Managed care is negative for most practicing doctors.
It makes them quasi-employees and mere technicians,
subject to repeated review for utilization patterns,
to systematic reimbursement reductions,
to humiliating, frustrating, and costly claims rejections.
For other doctors with business ambitions,
managed care is a positive, fateful event,
a chance to become overlings in the suprastructure,
rather than underlings in the infrastructure,
to be the hammer rather than the nail.
It prods some doctors to seek greener pastures.
Managed care jobs prompt them to form
and to lead integrated groups and hospitals.
Doctors become a hybrid that has crossed
the Great Divide called physician executives,
who creates guidelines, best practices,
and quality indicators.
to maximize health
and minimize disease.

Fifth is demographics or population changes.
Who would have dreamed demanding baby boomers,
would have sought to stay and look young forever:
would have striven to have their knees and hips done
in middle age to compete as weekend warriors;
would have insisted on having Botox injections,
tummy tucks, face lifts, eyelid lifts,
nose jobs, neck smoothing, and collagen injections
to hide the relentless advances of aging and living;
would have undergone a barbaric procedure
known euphemistically as liposuction.
Who would have thought a movement
Deemed consumer-driven health care,
would give health consumers freedom, choice,
and incentives to rate hospitals and doctors?

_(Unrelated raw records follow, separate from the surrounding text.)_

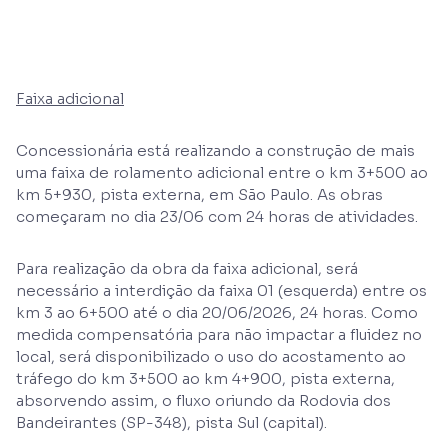
Faixa adicional
Concessionária está realizando a construção de mais
uma faixa de rolamento adicional entre o km 3+500 ao
km 5+930, pista externa, em São Paulo. As obras
começaram no dia 23/06 com 24 horas de atividades.
Para realização da obra da faixa adicional, será
necessário a interdição da faixa 01 (esquerda) entre os
km 3 ao 6+500 até o dia 20/06/2026, 24 horas. Como
medida compensatória para não impactar a fluidez no
local, será disponibilizado o uso do acostamento ao
tráfego do km 3+500 ao km 4+900, pista externa,
absorvendo assim, o fluxo oriundo da Rodovia dos
Bandeirantes (SP-348), pista Sul (capital).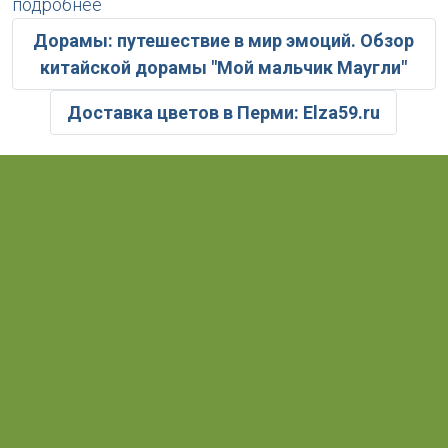
подробнее
Дорамы: путешествие в мир эмоций. Обзор
китайской дорамы "Мой мальчик Маугли"
Доставка цветов в Перми: Elza59.ru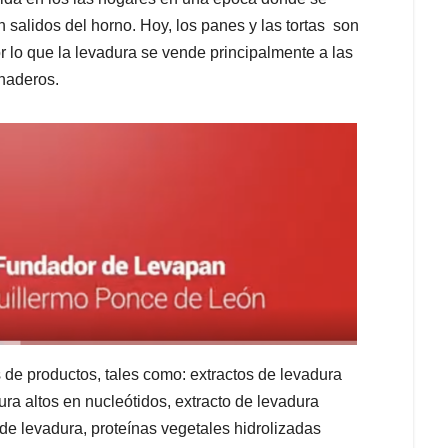
én salidos del horno. Hoy, los panes y las tortas son
r lo que la levadura se vende principalmente a las
anaderos.
s de productos, tales como: extractos de levadura
ura altos en nucleótidos, extracto de levadura
de levadura, proteínas vegetales hidrolizadas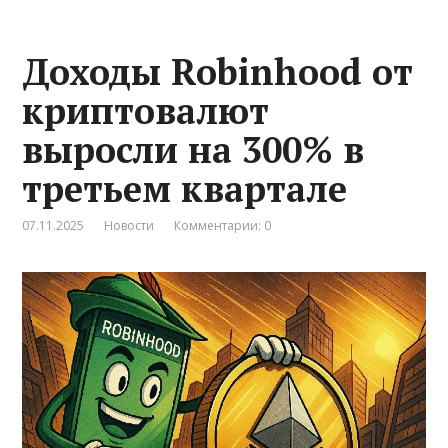
Доходы Robinhood от
криптовалют
выросли на 300% в
третьем квартале
07.11.2025
Новости
Комментарии: 0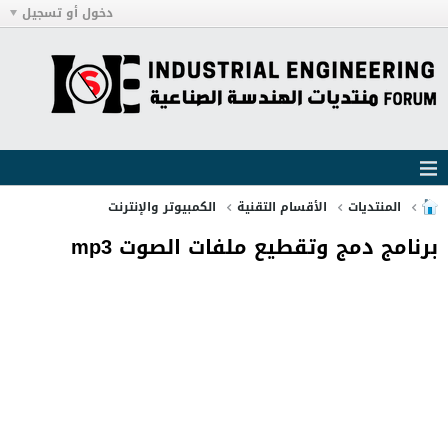
دخول أو تسجيل
المنتديات
الأقسام التقنية
الكمبيوتر والإنترنت
برنامج دمج وتقطيع ملفات الصوت mp3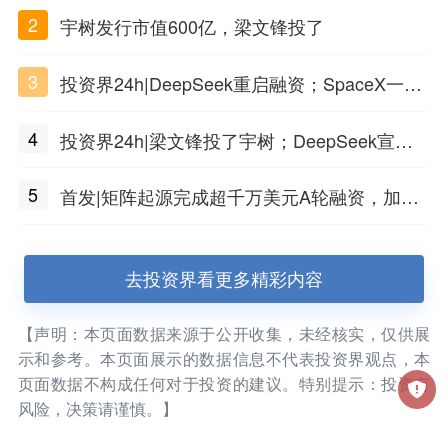
PSC原创细胞技术
2
宇树发行市值600亿，梁文锋投了
3
投资界24h|DeepSeek重启融资；SpaceX一夜
市值蒸发1.5万亿；上海国投，一举投7家GP
4
投资界24h|梁文锋投了宇树；DeepSeek宣布
大幅涨价；贝恩资本买下贡茶
5
首发|矩阵起源完成超千万美元A轮融资，加速
企业级AI基础设施研发
去投资界看更多精彩内容
【声明：本页面数据来源于公开收集，未经核实，仅供展
示和参考。本页面展示的数据信息不代表投资界观点，本
页面数据不构成任何对于投资的建议。特别提示：投资有
风险，决策请谨慎。】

Sixth are changes in perception, mood, and meaning.
Who would have imagined disease management
would transmigrate quickly into wellness management,
that smoking would be verboten everywhere,
in offices, bars, public places, inside cars and homes,
transfats, whatever they are, would be banned
every café, restaurant, and eating establishment,
obesity would make you an employee non grata.
chubbiness would replace smoking as a social No-No.
fatness would be the leading cause of diabetes,
and be held responsible for a host of other diseases,
and would be tied to poverty.
and even to the fate of the human race,
and decline of Western civilization?

Seventh is new knowledge, scientific and nonscientific.
Who would have thought that someday, somehow,
medicine would replace every organ save the brain:
would deploy stem cells to regrow spinal cords,
brain cells, Islets of Langerhans, and
even repair damaged hearts, and may be cure disease:
would use drugs would inflate a certain organ:
would personalize cancer treatment in such a way,
as to turn it into just another manageable disease:
would “virtually” view your bronchial tree or GI tract,
spotting those tumors without intrusive orifice probing?
Who would have thought that someday holistic support -
meditation, hypnosis, prayer, laying on of hands,
vitamins, herbs, roots, spices, and weird concoctions,
would be as important to patients as scientific advances?
Who would have thought patients would need gurus and poets,
just as badly the rest of us need nerds, geeks, and techies?

But how do you tap these seven sources of innovation
First, form an innovation team inside your practice.
Second, have your team meet frequently.
Third, name a nurse as Chief Innovation Officer.
Four, ask: How can we do things better?
Five, ask: How can I, the doctor, do things better?
Never, never, get discouraged or distraught.
There is always gloom for improvement.
And always remember.
Even come December,
it is never too late
to innovate.

References

1. Drucker, Peter, Innovation and Entrepreneurship, Practice and Principles, Harper and Row, 1986

2. Reece, Richard, Innovation-Driven Health Care; 34 Key Concepts for Transformation, Jones and Bartlett, 2007.